STATUS: Got a lot accomplished. Close to wrapping up a new deal. Got a work out on submission and worked on a contract. That’s productive let me tell you.
What song is playing on the ipod right now? YOU BELONG TO ME by Dean Martin
Every year I try and attend at least 2 or 3 writers conferences. Well, this year I had some huge brain fart and I agreed to three and then realized that I also needed to go to the RT Convention and then I got invited to another conference that was local and then…
In the end, I scheduled something like 6 conferences in four months. Not to mention my trips to New York—the first being in April. Not smart I’m telling you.
So even though I way over-committed myself and can already feel pangs of regret, I didn’t cancel any because I like attending conferences.
Why? For several reasons really.
I really enjoy educating writers. I wouldn’t blog if I didn’t feel that. When I attend conferences, I always request to give one of several workshops I’ve developed that I think attendees would find of value. It’s the teacher in me. Back in the early nineties, I taught college—English 101, 102, and literature. I sometimes miss the classroom and here’s an opportunity to exercise those rusty muscles.
Although I have to crack up about the workshop I’m giving with my author Shanna in Dallas this weekend. It’s the Hot Genre of Chick Lit. Well, a year ago when they were planning this conference and confirming workshops, you could still call it the hot genre because you could actually sell a chick lit novel. Not so much the case these days.
Harrumph. Here we are a year later and the title really should be the Hot Genre of Chick Lit that’s Now in the Toilet but I’ve already blogged about that.
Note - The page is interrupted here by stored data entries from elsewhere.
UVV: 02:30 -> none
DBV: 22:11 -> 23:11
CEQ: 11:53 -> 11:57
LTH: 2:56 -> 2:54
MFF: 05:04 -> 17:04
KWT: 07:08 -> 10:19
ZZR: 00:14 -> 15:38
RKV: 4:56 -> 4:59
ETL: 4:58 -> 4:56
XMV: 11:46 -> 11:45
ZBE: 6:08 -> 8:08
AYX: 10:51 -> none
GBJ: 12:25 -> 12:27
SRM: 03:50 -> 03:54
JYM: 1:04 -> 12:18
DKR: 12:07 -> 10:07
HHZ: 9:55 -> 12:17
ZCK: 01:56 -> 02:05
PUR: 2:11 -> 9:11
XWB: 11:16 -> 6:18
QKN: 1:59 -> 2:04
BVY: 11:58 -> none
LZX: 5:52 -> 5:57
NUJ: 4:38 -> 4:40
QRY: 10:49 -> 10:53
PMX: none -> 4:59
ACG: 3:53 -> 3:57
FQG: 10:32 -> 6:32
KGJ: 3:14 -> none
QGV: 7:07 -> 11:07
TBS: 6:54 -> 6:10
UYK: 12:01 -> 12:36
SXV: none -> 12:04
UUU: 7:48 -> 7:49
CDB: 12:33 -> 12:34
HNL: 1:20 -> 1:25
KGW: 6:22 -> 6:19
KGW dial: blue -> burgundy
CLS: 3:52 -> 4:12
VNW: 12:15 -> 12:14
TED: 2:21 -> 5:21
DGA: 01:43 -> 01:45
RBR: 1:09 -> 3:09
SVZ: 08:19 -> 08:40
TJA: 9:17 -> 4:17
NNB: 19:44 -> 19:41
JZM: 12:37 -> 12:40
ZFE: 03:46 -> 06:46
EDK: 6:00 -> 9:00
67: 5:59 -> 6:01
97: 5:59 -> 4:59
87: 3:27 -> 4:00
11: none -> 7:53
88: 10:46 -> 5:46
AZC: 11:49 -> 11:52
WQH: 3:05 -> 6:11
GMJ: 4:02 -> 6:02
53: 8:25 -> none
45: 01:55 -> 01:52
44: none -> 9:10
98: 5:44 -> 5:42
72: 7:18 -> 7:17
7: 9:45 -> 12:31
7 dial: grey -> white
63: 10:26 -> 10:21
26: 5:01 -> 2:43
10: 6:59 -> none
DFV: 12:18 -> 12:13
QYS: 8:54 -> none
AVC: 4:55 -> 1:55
Too late to change the workshop.
At the very least, I guess Shanna and I get to talk about why the market has shifted and what that means for established writers and those new authors trying to break in. Still, it makes me wonder if I should fiddle significantly with my power point presentation. I can tell that this workshop won’t be offered much in the near future—or until the market turns around anyway.
I also like attending conferences because I like to stay in touch with the people behind the writing. It’s so easy to sit in my office and say NO, NO, NO to query after query or 50 partials in a row and forget that this is a person’s dream. It’s my job, yes, and publishing is first and foremost a business, yes, but being an agent is often more than just a job. I mean, come on, how many jobs have dream fulfillment as part of the description.
Conferences are the human face to what can be a dehumanizing experience of trying to get published.
It’s a good reason for why writers should go as well.